Data for processing.
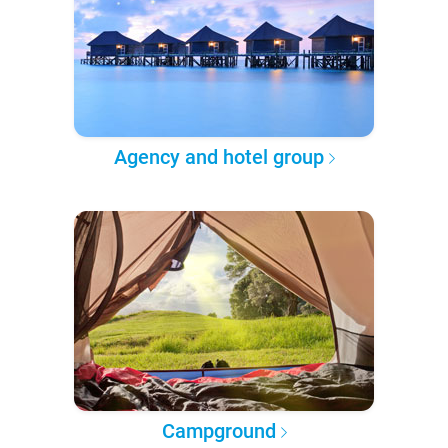
Agency and hotel group
Campground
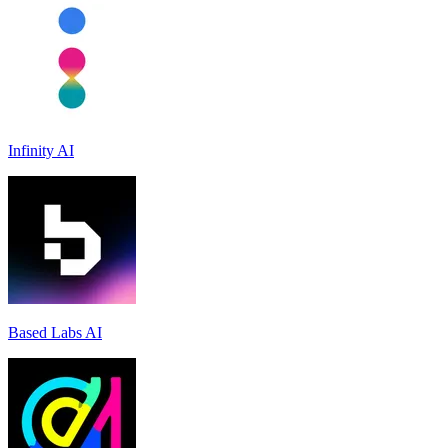
Infinity AI
Based Labs AI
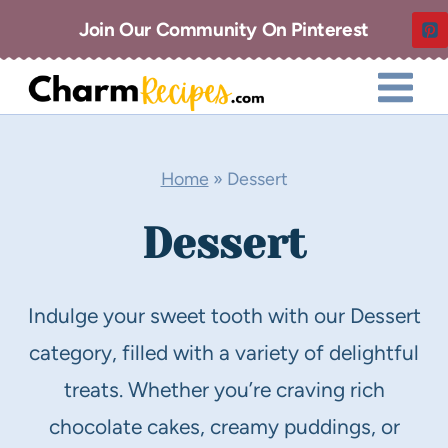
Skip
Join Our Community On Pinterest
to
content
Home
»
Dessert
Dessert
Indulge your sweet tooth with our Dessert
category, filled with a variety of delightful
treats. Whether you’re craving rich
chocolate cakes, creamy puddings, or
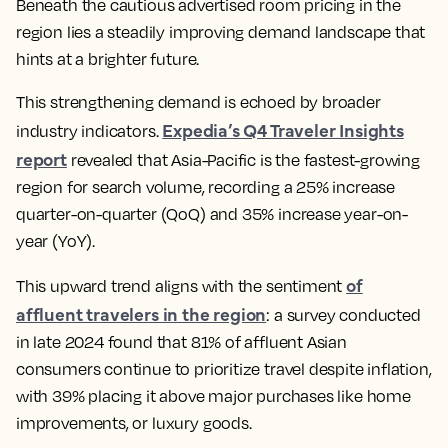
Beneath the cautious advertised room pricing in the
region lies a steadily improving demand landscape that
hints at a brighter future.
This strengthening demand is echoed by broader
Expedia’s Q4 Traveler Insights
industry indicators.
report
revealed that Asia-Pacific is the fastest-growing
region for search volume, recording a 25% increase
quarter-on-quarter (QoQ) and 35% increase year-on-
year (YoY).
of
This upward trend aligns with the sentiment
affluent travelers in the region
: a survey conducted
in late 2024 found that 81% of affluent Asian
consumers continue to prioritize travel despite inflation,
with 39% placing it above major purchases like home
improvements, or luxury goods.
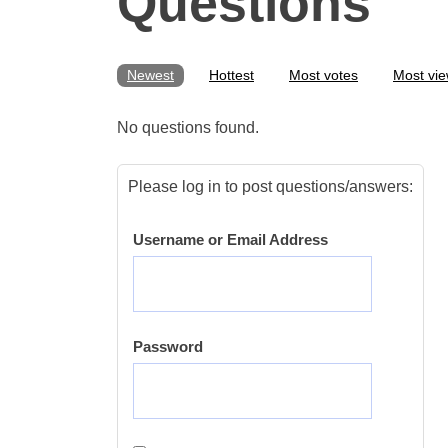
Questions
Newest
Hottest
Most votes
Most vi
No questions found.
Please log in to post questions/answers:
Username or Email Address
Password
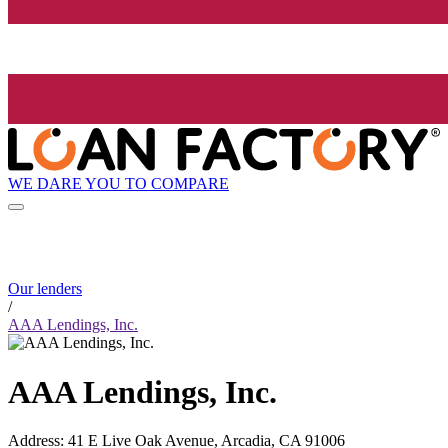
WE DARE YOU TO COMPARE
Our lenders
/
AAA Lendings, Inc.
AAA Lendings, Inc.
Address
:
41 E Live Oak Avenue, Arcadia, CA 91006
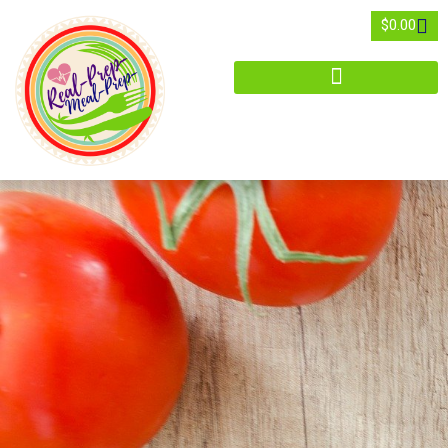
$
0.00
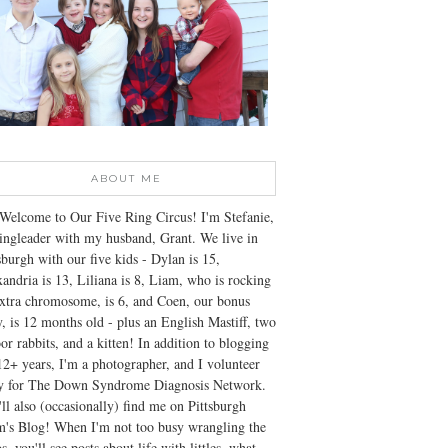
ABOUT ME
Welcome to Our Five Ring Circus! I'm Stefanie,
ingleader with my husband, Grant. We live in
sburgh with our five kids - Dylan is 15,
andria is 13, Liliana is 8, Liam, who is rocking
xtra chromosome, is 6, and Coen, our bonus
, is 12 months old - plus an English Mastiff, two
or rabbits, and a kitten! In addition to blogging
12+ years, I'm a photographer, and I volunteer
ly for The Down Syndrome Diagnosis Network.
ll also (occasionally) find me on Pittsburgh
's Blog! When I'm not too busy wrangling the
s, you'll see posts about life with littles, what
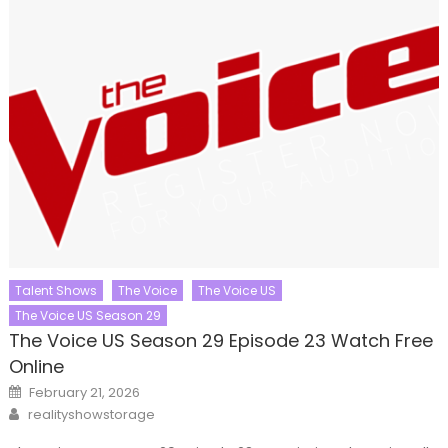
Talent Shows
The Voice
The Voice US
The Voice US Season 29
The Voice US Season 29 Episode 23 Watch Free
Online
Posted
February 21, 2026
on
Author
realityshowstorage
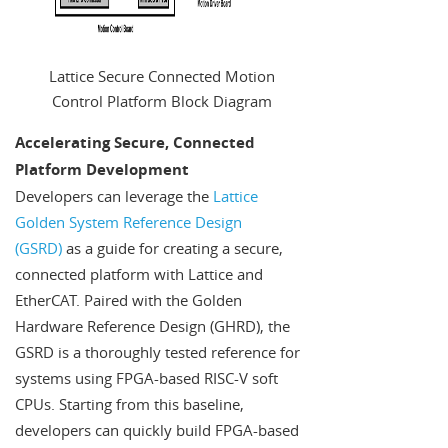
Lattice Secure Connected Motion
Control Platform Block Diagram
Accelerating Secure, Connected
Platform Development
Developers can leverage the
Lattice
Golden System Reference Design
(GSRD)
as a guide for creating a secure,
connected platform with Lattice and
EtherCAT. Paired with the Golden
Hardware Reference Design (GHRD), the
GSRD is a thoroughly tested reference for
systems using FPGA-based RISC-V soft
CPUs. Starting from this baseline,
developers can quickly build FPGA-based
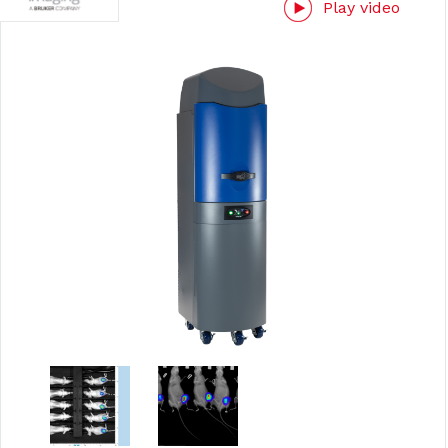
Play video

Task item. Restate every line of the listing exactly. Pictures are not part of the copy.

Reply to the task.
Agency and hotel group
Campground
Infinity AI
Based Labs AI
Skip
Join Our Community On Pinterest
to
content
Home
»
Dessert
Dessert
Indulge your sweet tooth with our Dessert
category, filled with a variety of delightful
treats. Whether you’re craving rich
chocolate cakes, creamy puddings, or
Beneath the cautious advertised room pricing in the
region lies a steadily improving demand landscape that
hints at a brighter future.
This strengthening demand is echoed by broader
Expedia’s Q4 Traveler Insights
industry indicators.
report
revealed that Asia-Pacific is the fastest-growing
region for search volume, recording a 25% increase
quarter-on-quarter (QoQ) and 35% increase year-on-
year (YoY).
of
This upward trend aligns with the sentiment
affluent travelers in the region
: a survey conducted
in late 2024 found that 81% of affluent Asian
consumers continue to prioritize travel despite inflation,
with 39% placing it above major purchases like home
improvements, or luxury goods.
Questions
Newest
Hottest
Most votes
Most vi
No questions found.
Please log in to post questions/answers:
Username or Email Address
Password
WE DARE YOU TO COMPARE
Our lenders
/
AAA Lendings, Inc.
AAA Lendings, Inc.
Address
:
41 E Live Oak Avenue, Arcadia, CA 91006
$
0.00
ABOUT ME
Welcome to Our Five Ring Circus! I'm Stefanie,
ingleader with my husband, Grant. We live in
sburgh with our five kids - Dylan is 15,
andria is 13, Liliana is 8, Liam, who is rocking
xtra chromosome, is 6, and Coen, our bonus
, is 12 months old - plus an English Mastiff, two
or rabbits, and a kitten! In addition to blogging
12+ years, I'm a photographer, and I volunteer
ly for The Down Syndrome Diagnosis Network.
ll also (occasionally) find me on Pittsburgh
's Blog! When I'm not too busy wrangling the
s, you'll see posts about life with littles, what
Talent Shows
The Voice
The Voice US
The Voice US Season 29
The Voice US Season 29 Episode 23 Watch Free
Online
Posted
February 21, 2026
on
Author
realityshowstorage
Lattice Secure Connected Motion
Control Platform Block Diagram
Accelerating Secure, Connected
Platform Development
Developers can leverage the
Lattice
Golden System Reference Design
(GSRD)
as a guide for creating a secure,
connected platform with Lattice and
EtherCAT. Paired with the Golden
Hardware Reference Design (GHRD), the
GSRD is a thoroughly tested reference for
systems using FPGA-based RISC-V soft
CPUs. Starting from this baseline,
developers can quickly build FPGA-based
Play video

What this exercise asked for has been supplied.